Ya te ha pasado. Llegas a casa, preparas un salteado de pollo con verduras digno de MasterChef, y el resultado es… gomoso, seco, casi difícil de masticar. Luego pides el mismo plato en tu restaurante chino de cabecera y la carne es pura seda. ¿Qué saben ellos que no sabes tú? Una palabra: velveting.
¿Qué es exactamente el velveting (o aterciopelado)?
El velveting es una técnica clásica de la cocina china que consiste en marinar la carne en una mezcla de almidón, clara de huevo y un poco de líquido antes de cocinarla. Esta capa protectora actúa como un escudo: evita que el calor agresivo del wok reseque las fibras de la carne y consigue esa textura increíblemente jugosa y suave que tanto nos vuelve locos. Literalmente, envuelve cada trozo de carne en terciopelo.
La receta del marinado básico (funciona siempre)
Para unos 300 g de pechuga de pollo en tiras finas, mezcla:
- 1 cucharada de maicena (fécula de maíz)
- 1 clara de huevo
- 1 cucharadita de salsa de soja
- 1 cucharadita de aceite de sésamo (opcional, pero marca la diferencia)
- Una pizca de sal y pimienta blanca
Mezcla bien, añade el pollo en tiras, remueve hasta que quede totalmente cubierto y deja reposar mínimo 20 minutos en la nevera. Si tienes tiempo, una hora es perfecto. Ya está. No hay más secreto.
El paso que casi todo el mundo se salta: el "blanqueado"
Los restaurantes chinos profesionales añaden un paso extra que marca la diferencia: antes de ir al wok, la carne marinada se sumerge brevemente en agua o aceite caliente (70-80 °C) durante 30-60 segundos. Este proceso, llamado blanqueado, fija el almidón y sella los jugos antes del salteado final. ¿El resultado? Una textura aún más sedosa y una cocción perfecta y uniforme. En casa, la versión en agua es más limpia y funciona de maravilla.
3 errores que arruinan tu salteado (aunque uses velveting)
- El wok no está lo suficientemente caliente. Necesita estar casi al rojo vivo. Si ves que el pollo "cuece" en lugar de "saltar", la temperatura es demasiado baja.
- Pones demasiada carne de golpe. Satura el wok, baja la temperatura y te quedas sin el efecto "wok hei" (ese sabor ahumado característico). Cocina en tandas pequeñas.

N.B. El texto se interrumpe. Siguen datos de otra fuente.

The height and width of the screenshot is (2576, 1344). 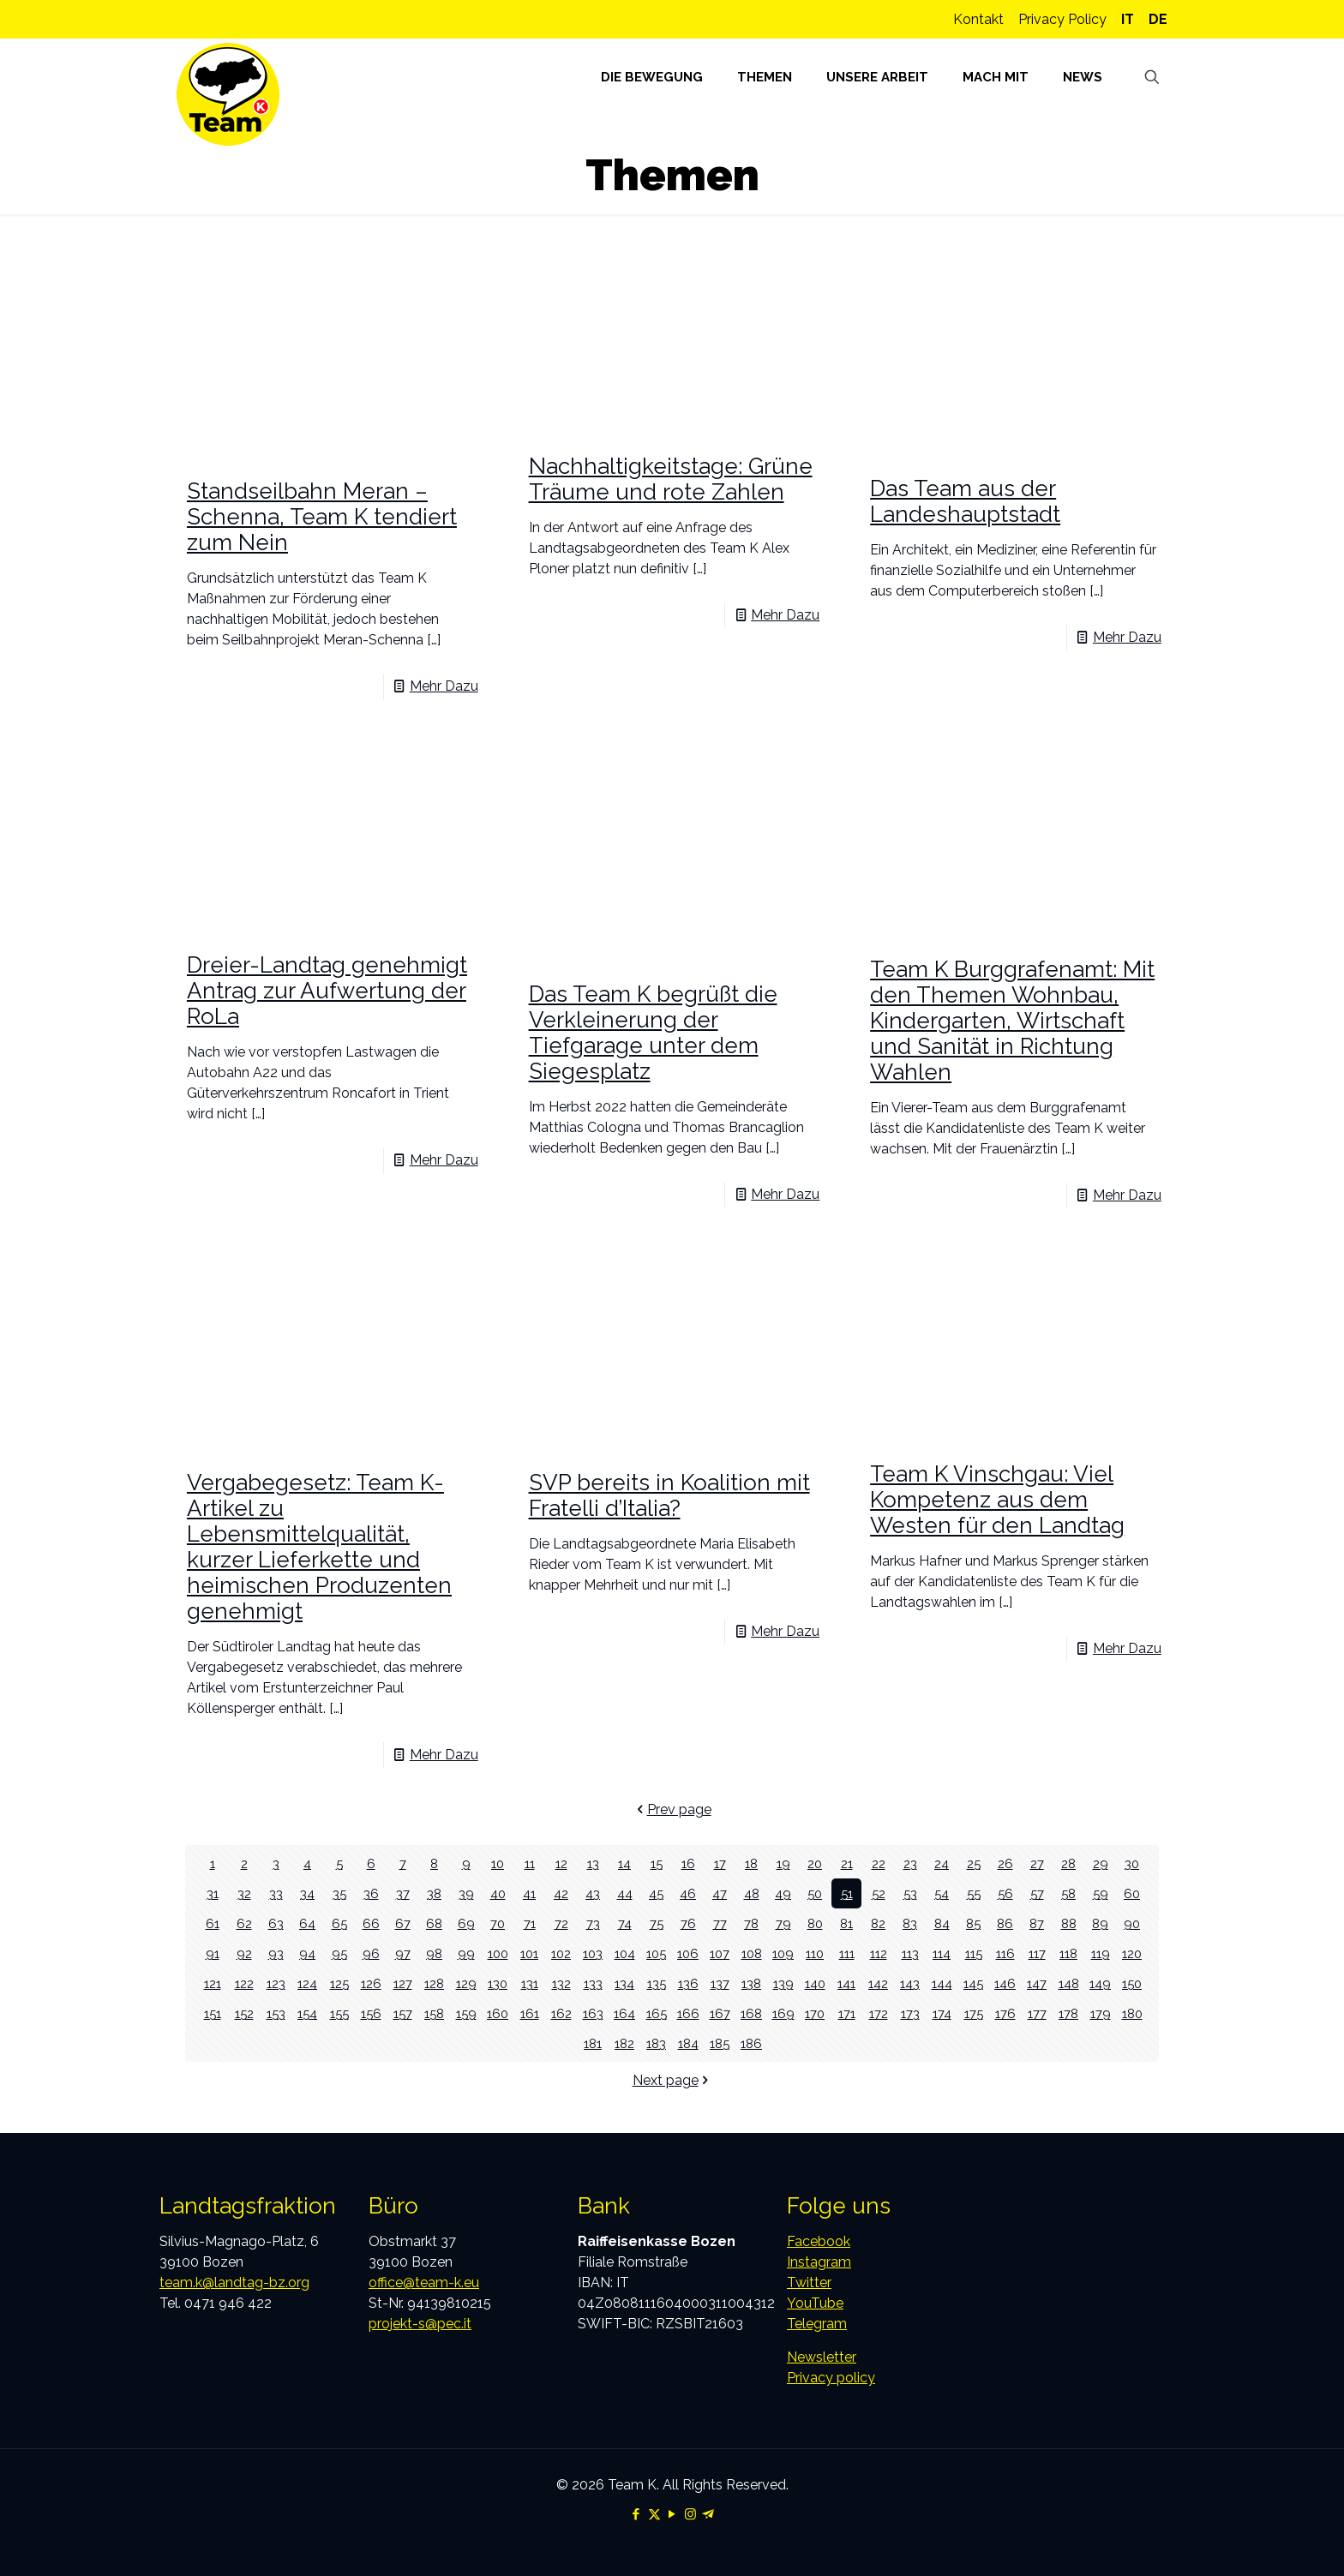 I want to click on 135, so click(x=656, y=1983). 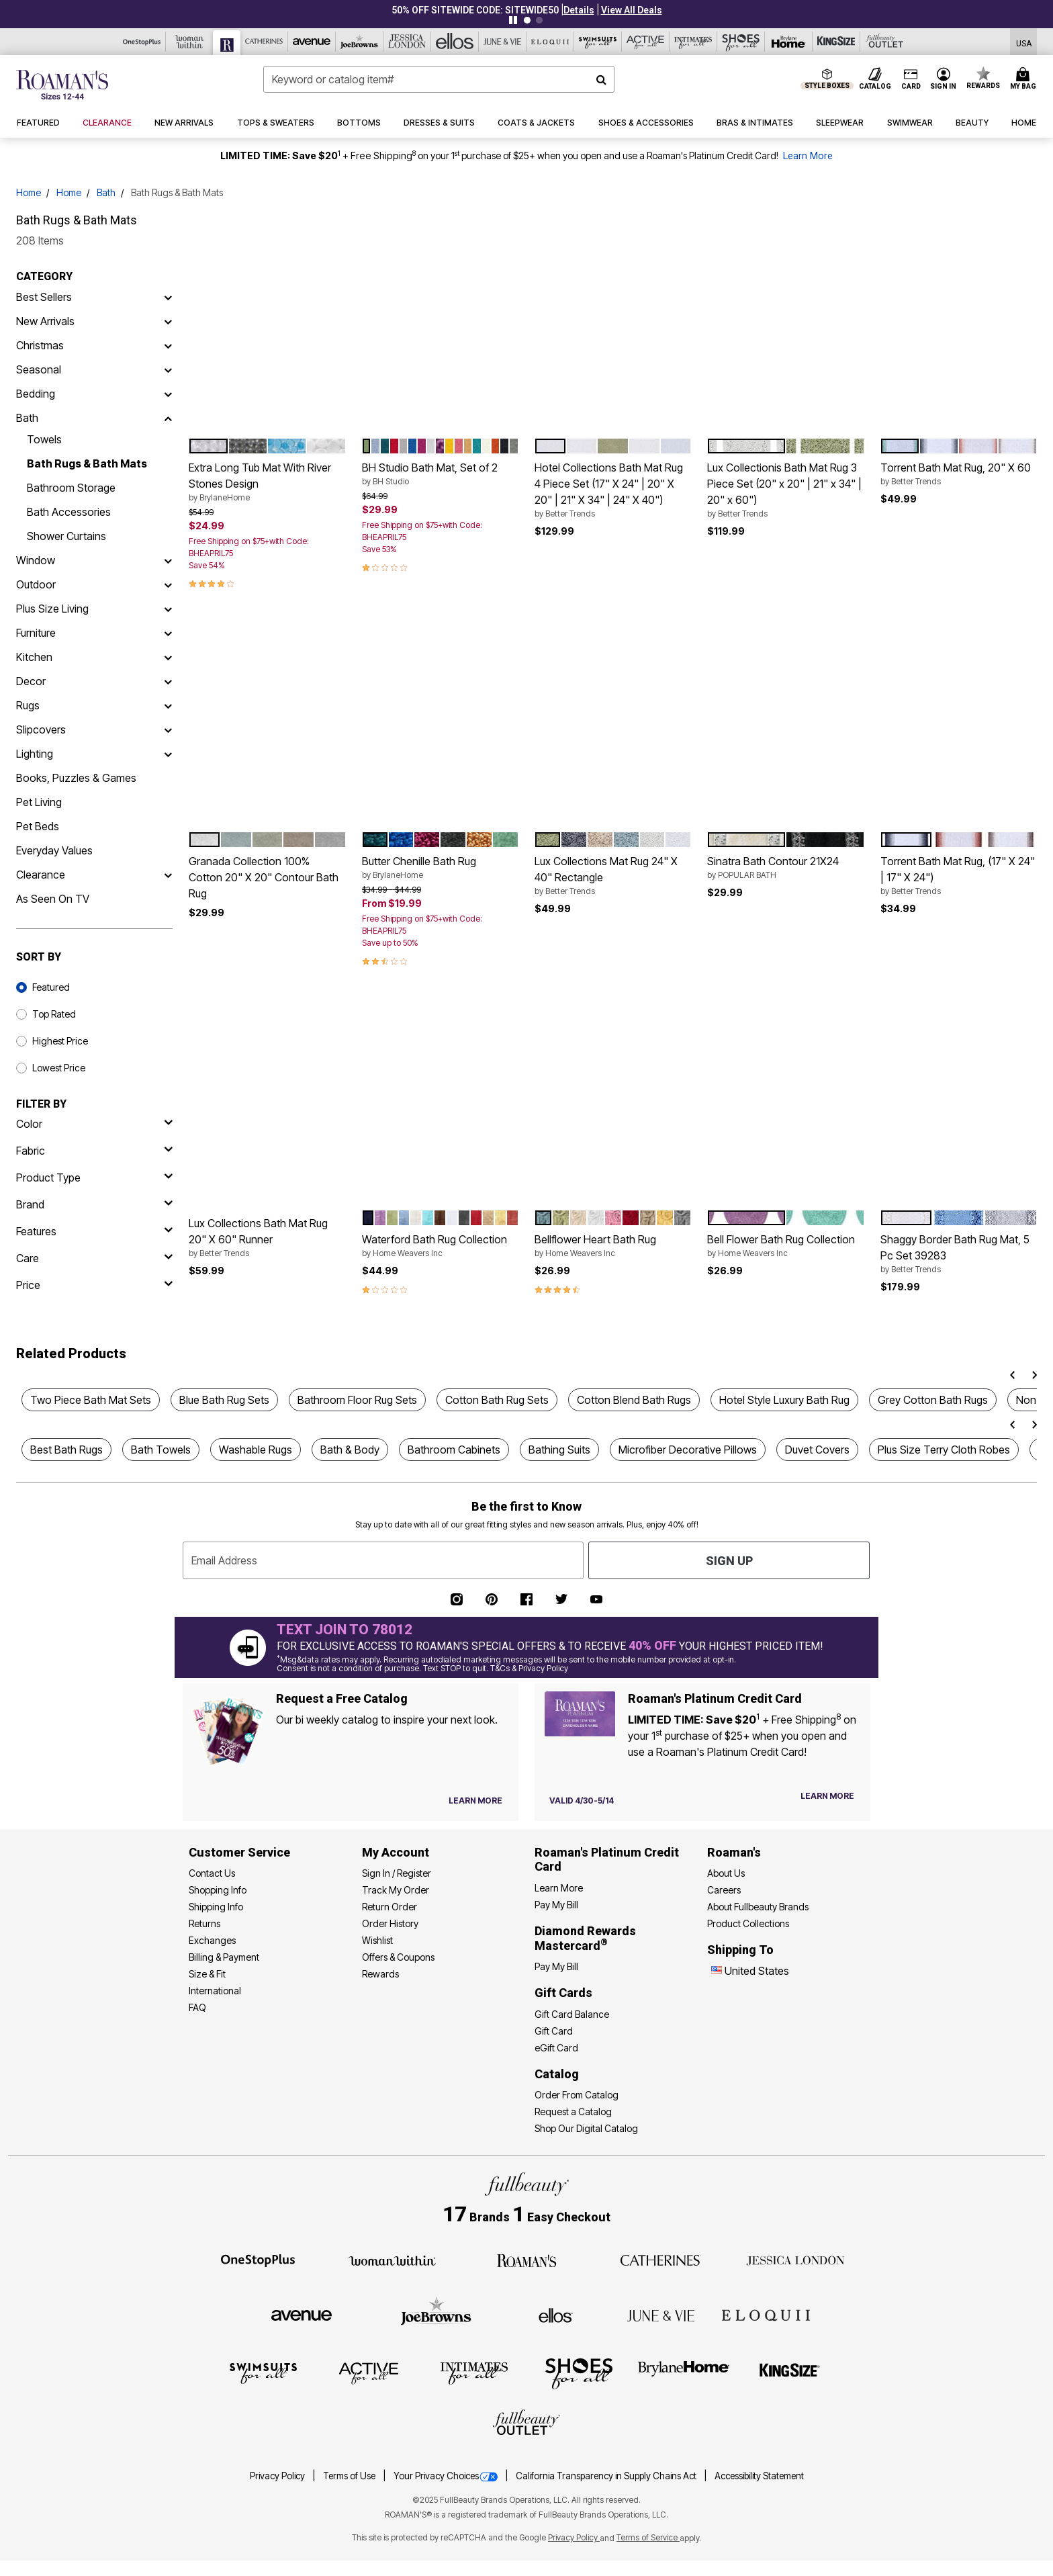 This screenshot has height=2576, width=1053. Describe the element at coordinates (438, 79) in the screenshot. I see `[combobox]` at that location.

- Te saltas el reposo del marinado. 5 minutos no es suficiente. La maicena necesita tiempo para penetrar y crear esa capa protectora. Respeta al menos 20 minutos.
¿Funciona solo con pollo?
¡Para nada! El velveting es igual de efectivo con ternera, cerdo, gambas e incluso tofu firme. Con la ternera es especialmente espectacular: esas tiras de buey con brócoli que parecen imposibles de conseguir en casa se vuelven perfectamente tiernas con esta técnica. La proporción del marinado es la misma; solo ajusta el tiempo de reposo (la ternera puede aguantar hasta 2 horas sin problema).
Ahora que conoces el secreto, no hay excusa para un salteado duro. La próxima vez que abras el wok, recuerda: primero se acaricia, luego se saltea. Tu familia va a pensar que has hecho un curso intensivo en Shanghái.